◆ **Material supplied**
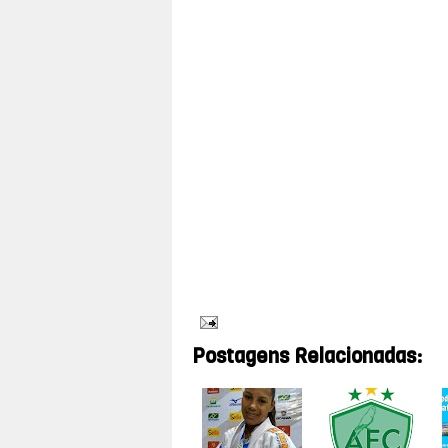
Durante a visita, as autoridades e repr
culinária regional, reaproveitamento c
eventos culturais e turísticos da cidade
Canindé Santos.
Instalações
A Fundec dispõe de recepção, almoxarifado
presidência, sala dos educadores, sal
hospedaria, ateliê, cozinha, banheiros, bi
Postagens Relacionadas:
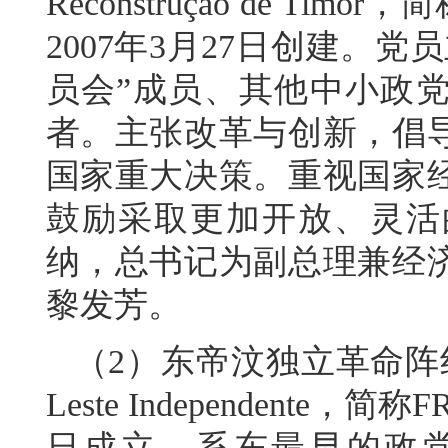
Reconstrução de T
2007年3月27日创建。
员会”成员、其他中小政
者。主张改革与创新，倡
国家重大决策。重视国家
鼓励采取更加开放、灵活
纳，总书记为副总理兼经
黎发芳。
（2）东帝汶独立革命阵线（Frent
Leste Independente，
日成立，系东最早的政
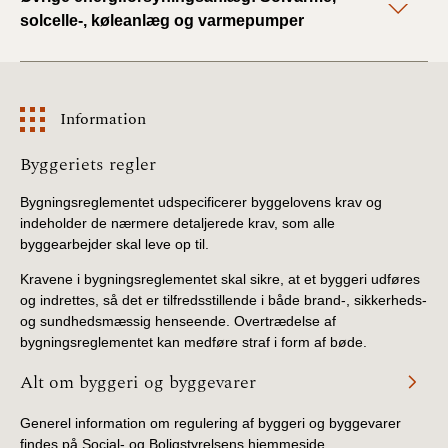
solcelle-, køleanlæg og varmepumper
Information
Information
Byggeriets regler
Bygningsreglementet udspecificerer byggelovens krav og
indeholder de nærmere detaljerede krav, som alle
byggearbejder skal leve op til.
Kravene i bygningsreglementet skal sikre, at et byggeri udføres
og indrettes, så det er tilfredsstillende i både brand-, sikkerheds-
og sundhedsmæssig henseende. Overtrædelse af
bygningsreglementet kan medføre straf i form af bøde.
Alt om byggeri og byggevarer
Generel information om regulering af byggeri og byggevarer
findes på Social- og Boligstyrelsens hjemmeside.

◆ **About this exercise**
For every line above that holds the word "byggevarer", report the whole line.

◆ **Finished exercise**
Alt om byggeri og byggevarer
Generel information om regulering af byggeri og byggevarer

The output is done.